The news of the death of children’s writer and illustrator Maurice Sendak rings all over the internet like fire bell last night. And that news still pains me this morning, deeply. The image above has been my computer’s wallpaper for almost two years, a screenshot taken from Spike Jonze’s movie adaptation of Sendak’s children’s book Where the Wild Things Are (the movie, bearing the same title, is the most heart-wrenching film I’ve seen in 2009). It shows Max, the child protagonist, and a Wild Thing, cleverly named as Carol, leisurely walking in a vast desert.
I was never quite sure why I stuck to this picture for a long time until I re-read the book last night.

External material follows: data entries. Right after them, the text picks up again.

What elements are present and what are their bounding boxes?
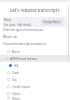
staticText: None [12, 50, 20, 54]
button[interactable]: Cash [0, 69, 70, 76]
staticText: Tax [12, 78, 17, 82]
staticText: APR Record Invoice [10, 57, 38, 61]
staticText: Select the type of transcript you [3, 28, 44, 32]
staticText: Choose the transcript you want to [3, 42, 46, 46]
button[interactable]: APR Record Invoice [0, 55, 70, 62]
staticText: Credit report [12, 85, 31, 89]
staticText: Let's request transcripts [10, 7, 60, 13]
staticText: Name [4, 18, 12, 22]
button[interactable]: Bill [0, 62, 70, 69]
button[interactable]: Tax [0, 76, 70, 83]
button[interactable]: Credit report [0, 83, 70, 90]
button[interactable]: Change Name [41, 19, 63, 25]
staticText: What to do [3, 35, 17, 39]
staticText: Cash [12, 71, 19, 75]
button[interactable]: None [0, 48, 70, 55]
staticText: Lee Jones Edit details [4, 23, 31, 27]
button[interactable]: Claim [0, 90, 70, 97]
staticText: Claim [12, 92, 20, 96]
staticText: Bill [14, 64, 19, 68]
staticText: Change Name [43, 20, 61, 24]
staticText: Other [12, 97, 21, 100]
button[interactable]: Other [0, 97, 70, 100]
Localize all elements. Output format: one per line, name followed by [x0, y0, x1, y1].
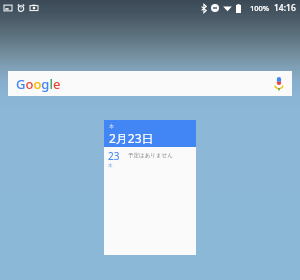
staticText: 100%: [250, 3, 270, 13]
staticText: 木: [109, 123, 114, 129]
button[interactable]: 23: [104, 147, 196, 169]
button[interactable]: Google: [8, 71, 292, 96]
staticText: 予定はありません: [128, 152, 173, 159]
staticText: Google: [16, 75, 61, 93]
button[interactable]: 木: [104, 120, 196, 255]
staticText: 14:16: [274, 2, 296, 14]
staticText: 23: [108, 149, 120, 163]
button[interactable]: Voice search: [274, 76, 284, 91]
staticText: 2月23日: [109, 130, 154, 146]
staticText: 木: [108, 163, 113, 169]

I think I get it. I think it tells me that there’s a lifelong link between us, young ones and old ones, and a Wild Thing, that no matter how far we go, a Wild Thing will be forever with us, in us, bursting with outsized life, animated, daring, maybe even terrifying, and that we need a little bit of nightmares to get through the petty hardships, the requisite trials in life, the vast desert, to “let the wild rumpus start!” when a situation calls for it.
For that thought alone, I feel better. Even if Sendak has gone, his Wild Things are still with me, along with the rest of the Max’s in the world. And wherever he is going, I am sure that somewhere he will find his supper waiting for him “still warm.”